Let $f,g \in C(\mathbb{R})$ such that for all $x\in Z$ where $Z$ is some arbitrary set, $f(x)=g(X)=0$.
Is$$ h(x):=\begin{cases} \frac{f(x)}{g(x)}&, \; x\notin Z\\ 0 &, \; x\in Z \end{cases}$$ continuous? If not, is there some restriction on the set $Z$ or on the functions $f$ and $g$ so that $h(x)$ is then continuous?
Obviously, there are restrictions that can be placed on $f$ and $g$ that will guarantee that $h$ is continuous. For example, restrict $f(x) = x^2, g(x) = x$, and hey, $h(x) = x$, which is continuous! This is why Jacky Chong calls the problem too broad.
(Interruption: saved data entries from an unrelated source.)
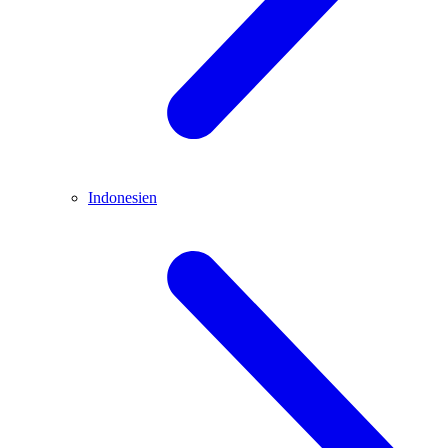
Indonesien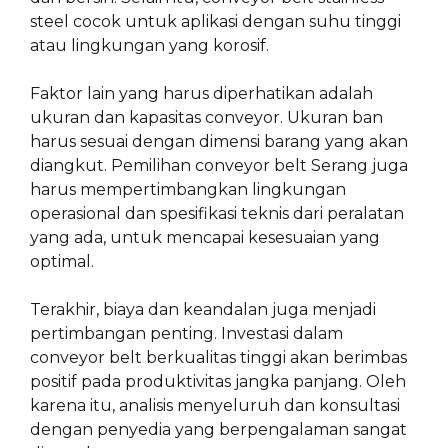
steel cocok untuk aplikasi dengan suhu tinggi
atau lingkungan yang korosif.
Faktor lain yang harus diperhatikan adalah
ukuran dan kapasitas conveyor. Ukuran ban
harus sesuai dengan dimensi barang yang akan
diangkut. Pemilihan conveyor belt Serang juga
harus mempertimbangkan lingkungan
operasional dan spesifikasi teknis dari peralatan
yang ada, untuk mencapai kesesuaian yang
optimal.
Terakhir, biaya dan keandalan juga menjadi
pertimbangan penting. Investasi dalam
conveyor belt berkualitas tinggi akan berimbas
positif pada produktivitas jangka panjang. Oleh
karena itu, analisis menyeluruh dan konsultasi
dengan penyedia yang berpengalaman sangat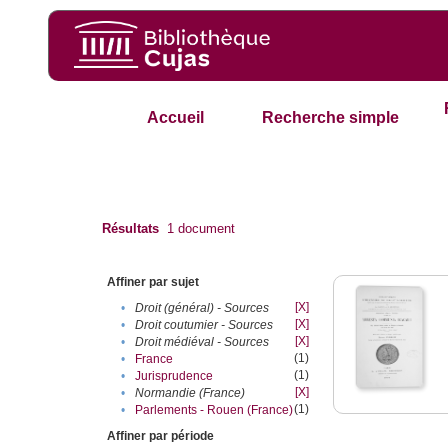
Accueil
Recherche simple
Résultats
1
document
Affiner par sujet
[X]
•
Droit (général) - Sources
[X]
•
Droit coutumier - Sources
[X]
•
Droit médiéval - Sources
(1)
•
France
(1)
•
Jurisprudence
[X]
•
Normandie (France)
(1)
•
Parlements - Rouen (France)
Affiner par période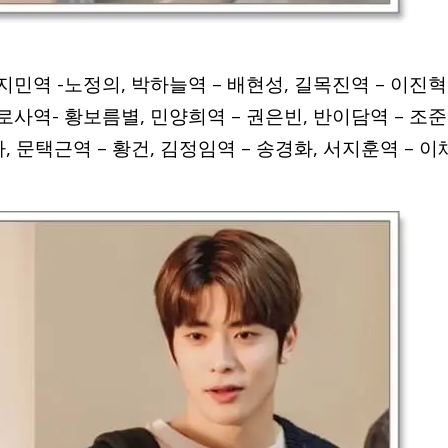
지민역 -노정의, 박하늘역 – 배현성, 길목진역 – 이진혁
최로사역- 황보름별, 민양희역 – 권은빈, 반이담역 – 조준
, 문택근역 – 황건, 김정임역 – 송경화, 서지훈역 – 이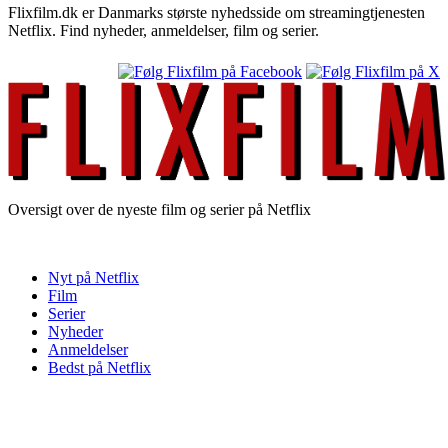
Flixfilm.dk er Danmarks største nyhedsside om streamingtjenesten
Netflix. Find nyheder, anmeldelser, film og serier.
Oversigt over de nyeste film og serier på Netflix
Nyt på Netflix
Film
Serier
Nyheder
Anmeldelser
Bedst på Netflix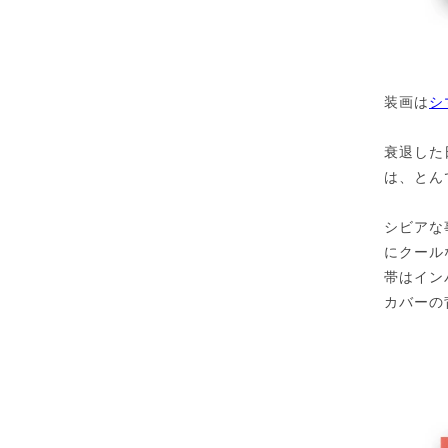
装画は
シ
衰退した
は、とん
シビアな
にクール
帯はイン
カバーの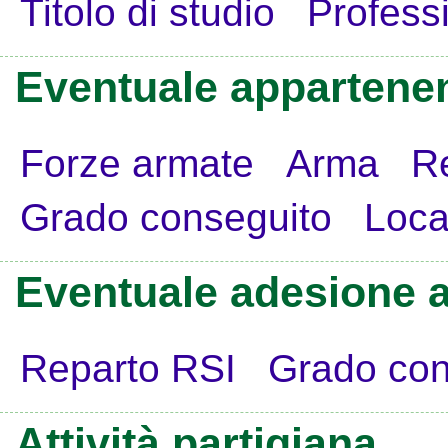
Titolo di studio
Profess
Eventuale appartenen
Forze armate
Arma
R
Grado conseguito
Loca
Eventuale adesione a
Reparto RSI
Grado con
Attività partigiana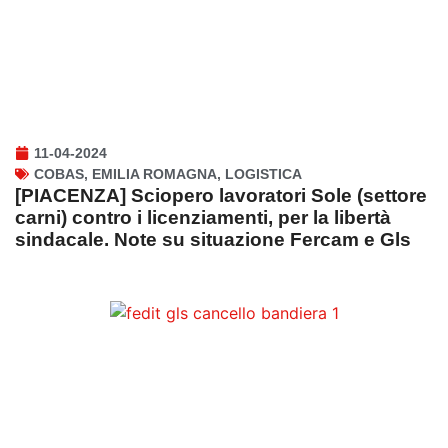
11-04-2024
COBAS
,
EMILIA ROMAGNA
,
LOGISTICA
[PIACENZA] Sciopero lavoratori Sole (settore
carni) contro i licenziamenti, per la libertà
sindacale. Note su situazione Fercam e Gls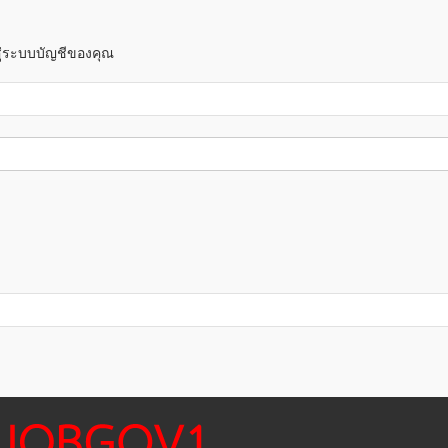
าสู่ระบบบัญชีของคุณ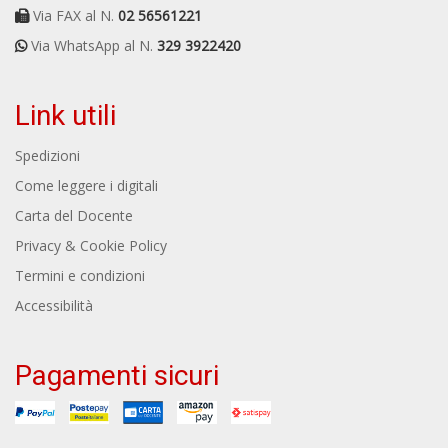
Via FAX al N.
02 56561221
Via WhatsApp al N.
329 3922420
Link utili
Spedizioni
Come leggere i digitali
Carta del Docente
Privacy & Cookie Policy
Termini e condizioni
Accessibilità
Pagamenti sicuri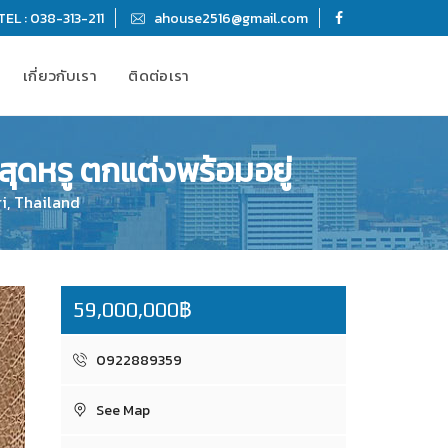
TEL : 038-313-211
ahouse2516@gmail.com
เกี่ยวกับเรา
ติดต่อเรา
สุดหรู ตกแต่งพร้อมอยู่
ri, Thailand
59,000,000฿
0922889359
See Map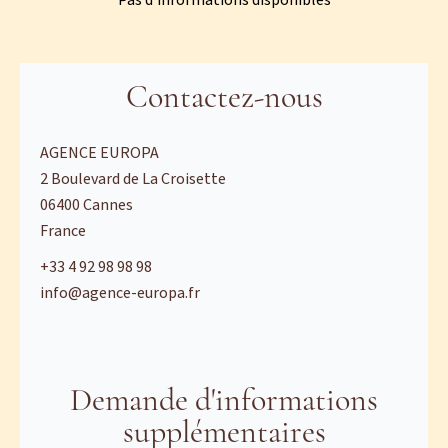
Pas d'informations disponibles
Contactez-nous
AGENCE EUROPA
2 Boulevard de La Croisette
06400
Cannes
France
+33 4 92 98 98 98
info@agence-europa.fr
Demande d'informations
supplémentaires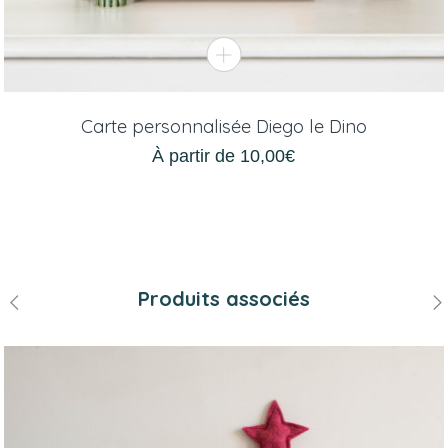
Carte personnalisée Diego le Dino
À partir de
10,00
€
Produits associés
But it is likely that the question is looking for the loosest possible condition that can be placed on the functions and still make $h$ continuous. For that, we look at what is needed for $h$ to be continuous. Obviously for $x \notin Z, h$ is continuous at $x$. When $x \in Z$, we know that $h(x) = 0$, so continuity requires $\lim_{t \to x} h(t) = 0$. If it happens that $x$ is in the interior of $Z$ (i.e., there is some interval about $x$ which lies entirely within $Z$), then this limit is also not a problem as $h(t) = 0$ when $t$ gets close enough to $x$.
So the problem occurs when $x$ lies on the boundary of $Z$ (i.e. for any given distance from $x$, there are points outside of $Z$ that are at least that close to $x$). In this case, we have to require $$\lim_{t\to x, t\notin Z} \frac{f(t)}{g(t)} = 0$$ I.e., $f$ has to go to $0$ faster than $g$ does.